Was können Unternehmen heute schon tun?
Unternehmen können schon jetzt mehrere proaktive Schritte unternehmen, um sich auf die bevorstehende KI-Verordnung vorzubereiten und rechtliche Probleme zu vermeiden:
Für Anbieter oder Hersteller von KI-Systemen gilt:
- Verstehen der Funktionsweise von KI-Systemen: Unternehmen sollten die Funktionsweise ihrer KI-Systeme, insbesondere die zugrundeliegenden Algorithmen und Datenstrukturen, gründlich verstehen. Dies kann dazu beitragen, Probleme mit voreingenommenen oder ungenauen Algorithmen zu vermeiden und potenzielle rechtliche Risiken zu minimieren.

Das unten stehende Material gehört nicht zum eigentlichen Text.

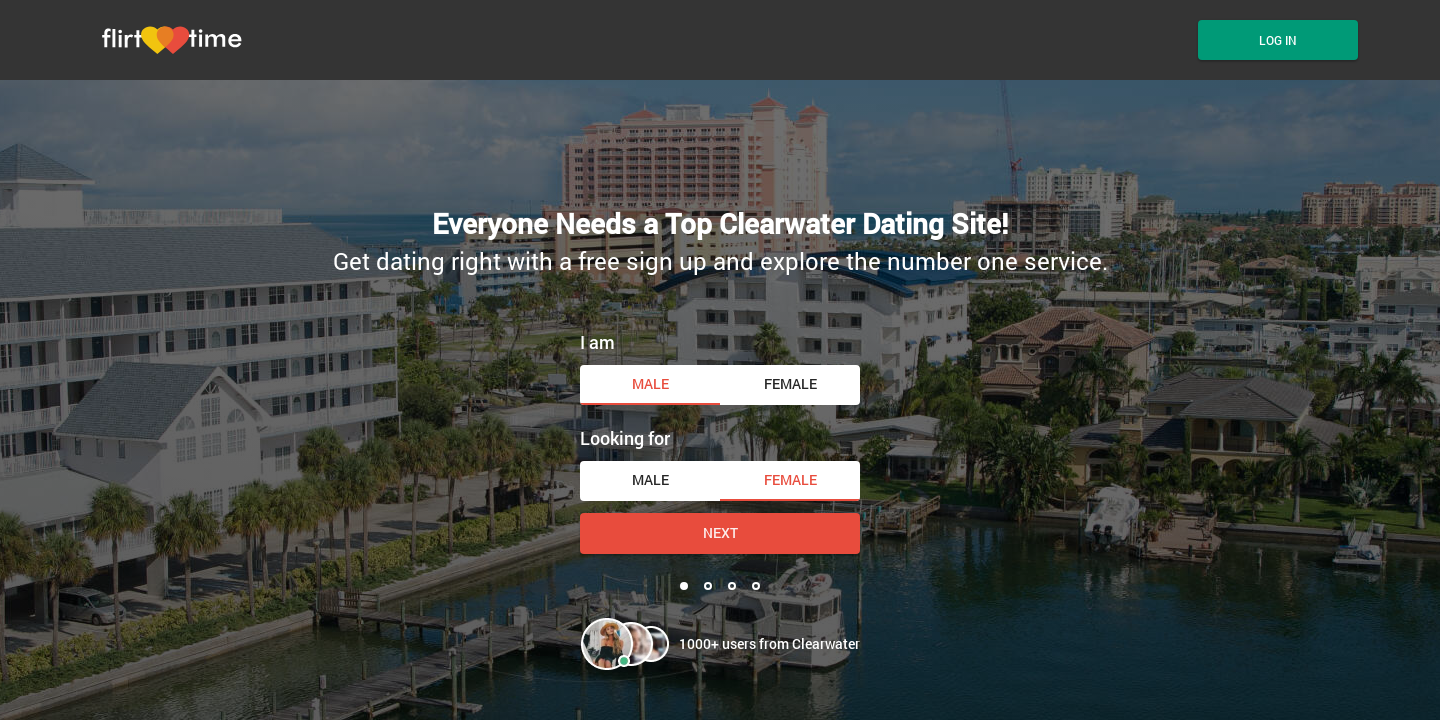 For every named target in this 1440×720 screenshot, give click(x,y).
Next (720, 532)
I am (597, 342)
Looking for (625, 438)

- Prüfung der rechtlichen Aspekte: Vor der Implementierung eines KI-Systems müssen rechtliche Aspekte wie gewerbliche Schutzrechte, Vertraulichkeit und Datenschutz berücksichtigt werden. Unternehmen müssen sicherstellen, dass die Nutzung von Daten, insbesondere personenbezogene Daten, den Anforderungen der Datenschutz-Grundverordnung (DSGVO) und anderen relevanten nationalen Gesetzen entspricht.
- Sicherstellung menschlicher Aufsicht: Hochrisiko-KI-Systeme müssen geeignete Mechanismen für eine menschliche Aufsicht während ihres gesamten Lebenszyklus aufweisen. Dies umfasst die Möglichkeit, das KI-System zu missachten, außer Kraft zu setzen oder zu unterbrechen.

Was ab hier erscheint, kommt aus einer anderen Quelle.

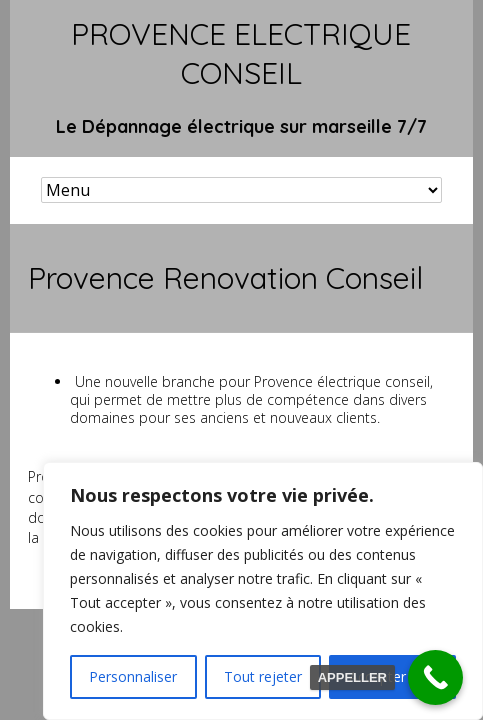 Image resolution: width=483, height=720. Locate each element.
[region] (263, 591)
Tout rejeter (263, 676)
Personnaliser (133, 676)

- Verantwortlichkeit und technische Sicherheitsvorkehrungen: Unternehmen sollten starke technische Sicherheitsvorkehrungen und Überwachungsmechanismen implementieren, um Fehler, Risiken oder Schäden durch das KI-System zu erkennen, zu verhindern und zu korrigieren.
Für Betreiber oder Nutzer von KI-Systemen gilt:
- Prüfung der Nutzungsbedingungen von KI-Systemen: Unternehmen sollten die Nutzungsbedingungen der von ihnen genutzten KI-Systeme sorgfältig prüfen, um mögliche rechtliche Risiken zu identifizieren und zu minimieren. Dies sollte Aspekte wie Leistungsversprechen, Haftungsregelungen und Datenschutzbestimmungen umfassen.

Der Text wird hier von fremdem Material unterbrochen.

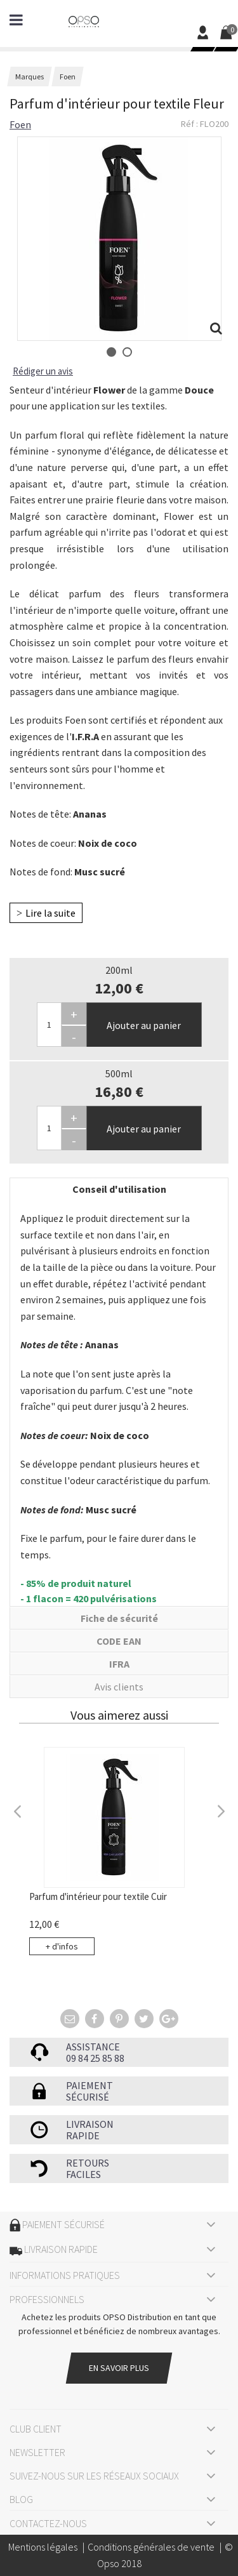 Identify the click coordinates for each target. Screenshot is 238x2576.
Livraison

Insgesamt sollten Unternehmen jetzt bereits mit der Gestaltung ihrer internen Strategien und Maßnahmen beginnen, um die zukünftige Entwicklung oder Nutzung von KI in einer Weise zu sichern, die die Einhaltung des kommenden und bestehenden EU-Rechtsrahmens gewährleistet.
Nächste Schritte
Nachdem die Abgeordneten im Europäischen Parlament ihre Verhandlungsposition zur KI-Verordnung angenommen haben, beginnen die abschließenden Gespräche im Trilogverfahren über die endgültige Ausgestaltung des Gesetzes. Ziel ist es, bis Ende des Jahres eine Einigung zu erzielen.